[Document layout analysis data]
◆ ◆ ◆ ◆ ◆ ◆ ◆

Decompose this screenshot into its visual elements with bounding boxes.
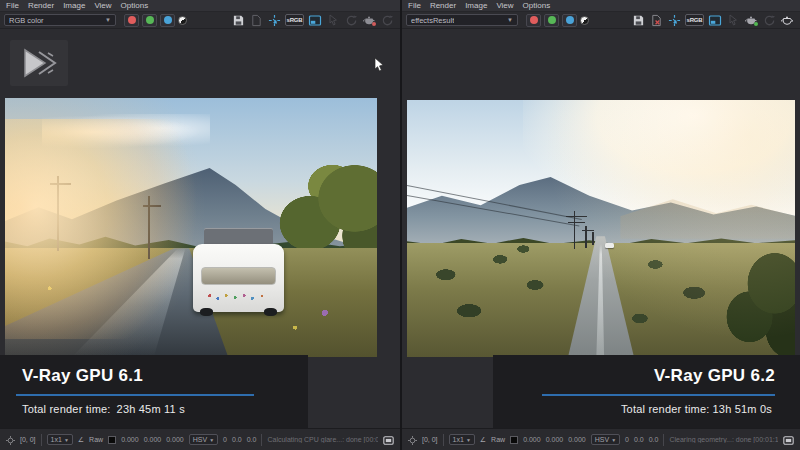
hsv-h: 0 <box>223 436 227 443</box>
clear-image-icon[interactable] <box>249 13 263 27</box>
divider <box>663 434 664 446</box>
hsv-dropdown[interactable]: HSV▼ <box>189 434 218 445</box>
red-channel-icon <box>128 16 136 24</box>
channel-dropdown[interactable]: effectsResult ▼ <box>406 14 518 26</box>
vfb-window-right: File Render Image View Options effectsRe… <box>400 0 800 450</box>
menu-render[interactable]: Render <box>430 0 456 12</box>
menubar: File Render Image View Options <box>402 0 800 12</box>
chaos-play-logo <box>10 40 68 86</box>
srgb-toggle-button[interactable]: sRGB <box>285 14 304 26</box>
blue-channel-button[interactable] <box>562 14 577 27</box>
statusbar: [0, 0] 1x1▼ ∠ Raw 0.000 0.000 0.000 HSV▼… <box>402 428 800 450</box>
menu-view[interactable]: View <box>94 0 111 12</box>
render-time-value: 23h 45m 11 s <box>117 403 185 415</box>
version-title: V-Ray GPU 6.2 <box>654 366 775 386</box>
channel-buttons <box>124 14 187 27</box>
green-status-dot <box>754 22 759 27</box>
raw-r: 0.000 <box>121 436 139 443</box>
render-last-teapot-icon[interactable] <box>744 13 758 27</box>
red-channel-button[interactable] <box>124 14 139 27</box>
zoom-dropdown[interactable]: 1x1▼ <box>47 434 73 445</box>
divider <box>443 434 444 446</box>
alpha-channel-button[interactable] <box>178 16 187 25</box>
pixel-probe-icon <box>6 431 15 449</box>
toolbar-icons: sRGB <box>631 13 796 27</box>
toolbar-icons: sRGB <box>231 13 396 27</box>
blue-underline <box>16 394 254 396</box>
mouse-cursor <box>374 58 384 72</box>
chevron-down-icon: ▼ <box>507 17 513 23</box>
warm-light-overlay <box>5 98 377 357</box>
menu-image[interactable]: Image <box>465 0 487 12</box>
red-channel-button[interactable] <box>526 14 541 27</box>
color-picker-icon[interactable] <box>667 13 681 27</box>
pixel-coords: [0, 0] <box>422 436 438 443</box>
toolbar: RGB color ▼ sRGB <box>0 12 400 29</box>
srgb-toggle-button[interactable]: sRGB <box>685 14 704 26</box>
channel-buttons <box>526 14 589 27</box>
hsv-v: 0.0 <box>649 436 659 443</box>
raw-r: 0.000 <box>523 436 541 443</box>
region-render-icon[interactable] <box>762 13 776 27</box>
compare-horizontal-icon[interactable] <box>308 13 322 27</box>
menu-image[interactable]: Image <box>63 0 85 12</box>
raw-label: Raw <box>491 436 505 443</box>
canvas-area-left: V-Ray GPU 6.1 Total render time:23h 45m … <box>0 30 400 428</box>
hsv-h: 0 <box>625 436 629 443</box>
hsv-dropdown[interactable]: HSV▼ <box>591 434 620 445</box>
render-teapot-icon[interactable] <box>780 13 794 27</box>
statusbar-corner-icon[interactable] <box>383 431 394 449</box>
chevron-down-icon: ▼ <box>105 17 111 23</box>
green-channel-button[interactable] <box>142 14 157 27</box>
red-channel-icon <box>530 16 538 24</box>
blue-channel-button[interactable] <box>160 14 175 27</box>
caption-band-right: V-Ray GPU 6.2 Total render time:13h 51m … <box>493 355 800 428</box>
follow-mouse-icon[interactable] <box>726 13 740 27</box>
raw-g: 0.000 <box>546 436 564 443</box>
toolbar: effectsResult ▼ sRGB <box>402 12 800 29</box>
render-icon[interactable] <box>380 13 394 27</box>
comparison-frame: File Render Image View Options RGB color… <box>0 0 800 450</box>
menu-options[interactable]: Options <box>523 0 551 12</box>
color-swatch <box>108 436 116 444</box>
save-image-icon[interactable] <box>231 13 245 27</box>
green-channel-icon <box>146 16 154 24</box>
channel-dropdown-value: effectsResult <box>411 16 454 25</box>
warm-light-overlay <box>407 100 795 357</box>
zoom-dropdown[interactable]: 1x1▼ <box>449 434 475 445</box>
blue-channel-icon <box>164 16 172 24</box>
vfb-window-left: File Render Image View Options RGB color… <box>0 0 400 450</box>
raw-label: Raw <box>89 436 103 443</box>
statusbar: [0, 0] 1x1▼ ∠ Raw 0.000 0.000 0.000 HSV▼… <box>0 428 400 450</box>
save-image-icon[interactable] <box>631 13 645 27</box>
menu-file[interactable]: File <box>408 0 421 12</box>
render-time: Total render time:23h 45m 11 s <box>22 403 185 415</box>
menu-view[interactable]: View <box>496 0 513 12</box>
statusbar-corner-icon[interactable] <box>783 431 794 449</box>
green-channel-button[interactable] <box>544 14 559 27</box>
menu-file[interactable]: File <box>6 0 19 12</box>
render-status-text: Calculating CPU glare...: done [00:00:00… <box>267 436 378 443</box>
region-render-icon[interactable] <box>344 13 358 27</box>
raw-g: 0.000 <box>144 436 162 443</box>
render-last-teapot-icon[interactable] <box>362 13 376 27</box>
hsv-v: 0.0 <box>247 436 257 443</box>
blue-channel-icon <box>566 16 574 24</box>
blue-underline <box>542 394 775 396</box>
pixel-coords: [0, 0] <box>20 436 36 443</box>
channel-dropdown[interactable]: RGB color ▼ <box>4 14 116 26</box>
alpha-channel-button[interactable] <box>580 16 589 25</box>
green-channel-icon <box>548 16 556 24</box>
hsv-s: 0.0 <box>232 436 242 443</box>
menu-render[interactable]: Render <box>28 0 54 12</box>
color-swatch <box>510 436 518 444</box>
color-picker-icon[interactable] <box>267 13 281 27</box>
divider <box>41 434 42 446</box>
render-time: Total render time:13h 51m 0s <box>621 403 772 415</box>
follow-mouse-icon[interactable] <box>326 13 340 27</box>
compare-horizontal-icon[interactable] <box>708 13 722 27</box>
menu-options[interactable]: Options <box>121 0 149 12</box>
pixel-probe-icon <box>408 431 417 449</box>
hsv-s: 0.0 <box>634 436 644 443</box>
clear-image-icon[interactable] <box>649 13 663 27</box>
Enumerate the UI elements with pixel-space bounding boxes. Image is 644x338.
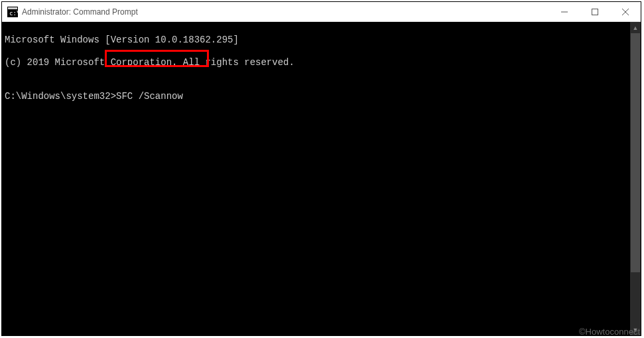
title-bar[interactable]: c:\ Administrator: Command Prompt	[2, 2, 641, 22]
cmd-icon: c:\	[7, 7, 18, 17]
window-controls	[549, 2, 641, 22]
watermark-text: ©Howtoconnect	[579, 327, 640, 337]
window-title: Administrator: Command Prompt	[22, 7, 138, 17]
scrollbar-thumb[interactable]	[631, 33, 640, 272]
window-frame: c:\ Administrator: Command Prompt Micros…	[1, 1, 641, 336]
terminal-body[interactable]: Microsoft Windows [Version 10.0.18362.29…	[2, 22, 641, 335]
scroll-up-arrow[interactable]: ▲	[630, 22, 641, 33]
svg-rect-4	[592, 9, 598, 15]
prompt-path: C:\Windows\system32>	[5, 91, 116, 102]
terminal-output: Microsoft Windows [Version 10.0.18362.29…	[2, 22, 629, 335]
vertical-scrollbar[interactable]: ▲ ▼	[629, 22, 641, 335]
svg-rect-1	[8, 7, 17, 9]
typed-command: SFC /Scannow	[116, 91, 183, 102]
maximize-button[interactable]	[580, 2, 610, 22]
close-button[interactable]	[610, 2, 641, 22]
svg-text:c:\: c:\	[9, 10, 18, 17]
output-line: (c) 2019 Microsoft Corporation. All righ…	[5, 57, 629, 68]
output-line: Microsoft Windows [Version 10.0.18362.29…	[5, 35, 629, 46]
minimize-button[interactable]	[549, 2, 580, 22]
prompt-line: C:\Windows\system32>SFC /Scannow	[5, 91, 629, 102]
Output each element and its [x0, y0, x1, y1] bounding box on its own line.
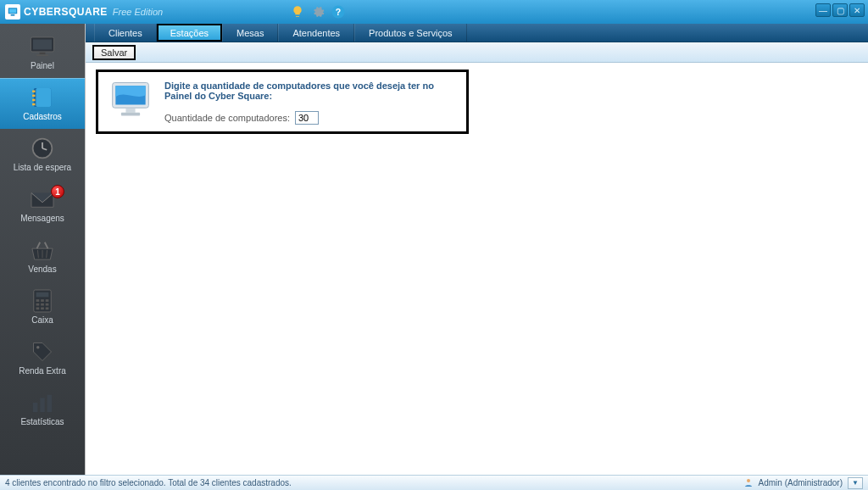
svg-rect-29	[36, 307, 40, 309]
content-area: Clientes Estações Mesas Atendentes Produ…	[85, 24, 868, 475]
tab-estacoes[interactable]: Estações	[157, 24, 222, 42]
toolbar: Salvar	[86, 42, 868, 63]
sidebar-item-caixa[interactable]: Caixa	[0, 281, 85, 332]
notification-badge: 1	[51, 185, 64, 198]
clock-icon	[28, 136, 57, 160]
basket-icon	[28, 238, 57, 262]
quantity-label: Quantidade de computadores:	[164, 113, 290, 123]
bar-chart-icon	[28, 391, 57, 415]
svg-rect-33	[33, 403, 38, 412]
sidebar-label: Cadastros	[23, 112, 62, 121]
sidebar-label: Painel	[31, 61, 54, 70]
svg-point-40	[747, 479, 750, 482]
svg-rect-11	[32, 91, 35, 93]
user-icon	[743, 477, 754, 489]
sidebar-label: Caixa	[31, 315, 53, 325]
monitor-icon	[28, 35, 57, 58]
minimize-button[interactable]: —	[815, 3, 831, 17]
calculator-icon	[28, 289, 57, 313]
app-name: CYBERSQUARE	[24, 6, 108, 18]
titlebar: CYBERSQUARE Free Edition ? — ▢ ✕	[0, 0, 868, 24]
help-icon[interactable]: ?	[331, 4, 346, 19]
tabbar: Clientes Estações Mesas Atendentes Produ…	[86, 24, 868, 42]
sidebar-item-estatisticas[interactable]: Estatísticas	[0, 383, 85, 434]
close-button[interactable]: ✕	[849, 3, 865, 17]
sidebar-label: Vendas	[28, 264, 56, 274]
maximize-button[interactable]: ▢	[832, 3, 848, 17]
tab-atendentes[interactable]: Atendentes	[278, 24, 354, 42]
sidebar-label: Mensagens	[20, 214, 64, 223]
monitor-icon	[108, 79, 153, 120]
svg-rect-27	[41, 303, 44, 306]
svg-rect-30	[41, 307, 44, 309]
tab-produtos-servicos[interactable]: Produtos e Serviços	[354, 24, 466, 42]
sidebar-item-renda-extra[interactable]: Renda Extra	[0, 332, 85, 383]
tag-icon	[28, 340, 57, 364]
svg-rect-14	[32, 103, 35, 106]
svg-text:?: ?	[336, 7, 341, 17]
app-edition: Free Edition	[113, 7, 163, 17]
tab-clientes[interactable]: Clientes	[94, 24, 157, 42]
svg-rect-22	[36, 292, 49, 298]
gear-icon[interactable]	[310, 4, 326, 19]
svg-point-32	[36, 346, 40, 349]
svg-rect-26	[36, 303, 40, 306]
sidebar-label: Lista de espera	[14, 163, 71, 172]
svg-rect-12	[32, 95, 35, 97]
svg-rect-8	[36, 54, 48, 56]
svg-rect-25	[46, 299, 49, 302]
tab-mesas[interactable]: Mesas	[222, 24, 278, 42]
sidebar-item-lista-de-espera[interactable]: Lista de espera	[0, 129, 85, 180]
status-text: 4 clientes encontrado no filtro selecion…	[5, 478, 292, 487]
sidebar-item-mensagens[interactable]: Mensagens 1	[0, 180, 85, 231]
sidebar-item-vendas[interactable]: Vendas	[0, 231, 85, 281]
address-book-icon	[28, 86, 57, 109]
svg-rect-31	[46, 307, 49, 309]
svg-rect-35	[47, 395, 53, 412]
sidebar-label: Renda Extra	[19, 366, 66, 376]
quantity-input[interactable]	[295, 111, 319, 125]
svg-rect-13	[32, 99, 35, 102]
sidebar-label: Estatísticas	[20, 417, 64, 426]
svg-rect-6	[33, 40, 52, 50]
svg-rect-34	[40, 398, 45, 412]
svg-rect-1	[11, 14, 15, 16]
sidebar: Painel Cadastros Lista de espera Mensage…	[0, 24, 85, 475]
user-label: Admin (Administrador)	[759, 478, 843, 487]
svg-rect-28	[46, 303, 49, 306]
sidebar-item-cadastros[interactable]: Cadastros	[0, 78, 85, 129]
lightbulb-icon[interactable]	[290, 4, 305, 19]
statusbar: 4 clientes encontrado no filtro selecion…	[0, 475, 868, 490]
save-button[interactable]: Salvar	[92, 45, 136, 60]
app-logo-icon	[5, 4, 20, 19]
panel-prompt: Digite a quantidade de computadores que …	[164, 81, 456, 101]
sidebar-item-painel[interactable]: Painel	[0, 27, 85, 78]
stations-config-panel: Digite a quantidade de computadores que …	[96, 70, 469, 134]
user-menu-dropdown[interactable]: ▼	[848, 477, 863, 489]
svg-rect-39	[121, 113, 140, 116]
svg-rect-10	[36, 88, 51, 107]
svg-rect-7	[40, 53, 46, 55]
svg-rect-38	[125, 109, 135, 113]
svg-rect-2	[9, 9, 16, 14]
svg-rect-24	[41, 299, 44, 302]
svg-rect-23	[36, 299, 40, 302]
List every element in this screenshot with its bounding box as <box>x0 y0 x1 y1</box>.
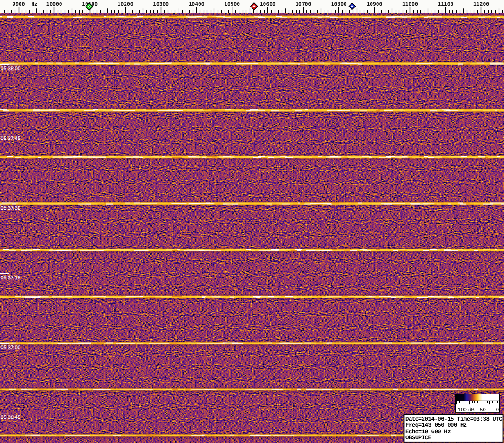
svg-text:Echo=10 600 Hz: Echo=10 600 Hz <box>405 429 451 435</box>
svg-text:-100 dB: -100 dB <box>456 407 475 413</box>
svg-text:10600: 10600 <box>260 2 276 7</box>
svg-text:05:37:00: 05:37:00 <box>1 345 20 350</box>
svg-text:10400: 10400 <box>189 2 205 7</box>
svg-text:05:37:30: 05:37:30 <box>1 205 20 211</box>
svg-text:OBSUPICE: OBSUPICE <box>405 435 431 441</box>
svg-text:10900: 10900 <box>366 2 382 7</box>
svg-text:05:38:00: 05:38:00 <box>1 66 20 72</box>
svg-text:10300: 10300 <box>153 2 169 7</box>
svg-text:10200: 10200 <box>118 2 133 7</box>
svg-text:11000: 11000 <box>402 2 418 7</box>
svg-text:Date=2014-06-15 Time=03:38 UTC: Date=2014-06-15 Time=03:38 UTC <box>405 416 503 423</box>
svg-text:11100: 11100 <box>438 2 453 7</box>
svg-text:9900 Hz: 9900 Hz <box>13 2 38 7</box>
svg-text:-50: -50 <box>478 407 485 413</box>
svg-text:11200: 11200 <box>473 2 489 7</box>
svg-text:10700: 10700 <box>295 2 311 7</box>
svg-text:05:36:45: 05:36:45 <box>1 415 20 420</box>
svg-text:Freq=143 050 000 Hz: Freq=143 050 000 Hz <box>405 422 467 429</box>
svg-text:10000: 10000 <box>46 2 62 7</box>
svg-text:10500: 10500 <box>224 2 240 7</box>
svg-text:0: 0 <box>496 407 499 413</box>
svg-text:05:37:15: 05:37:15 <box>1 275 20 281</box>
svg-text:05:37:45: 05:37:45 <box>1 136 20 141</box>
svg-text:10800: 10800 <box>331 2 347 7</box>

◆ ◆ ◆ ◆ ◆ ◆ ◆

In the entries above, which lines hold the word "label"? Copy them out.

raw-label: Raw <box>491 436 505 443</box>
raw-label: Raw <box>89 436 103 443</box>
quantity-label: Quantidade de computadores:	[164, 113, 290, 123]
sidebar-label: Cadastros	[23, 112, 62, 121]
sidebar-label: Painel	[31, 61, 54, 70]
sidebar-label: Caixa	[31, 315, 53, 325]
sidebar-label: Vendas	[28, 264, 56, 274]
sidebar-label: Mensagens	[20, 214, 64, 223]
sidebar-label: Lista de espera	[14, 163, 71, 172]
sidebar-label: Renda Extra	[19, 366, 66, 376]
sidebar-label: Estatísticas	[20, 417, 64, 426]
user-label: Admin (Administrador)	[759, 478, 843, 487]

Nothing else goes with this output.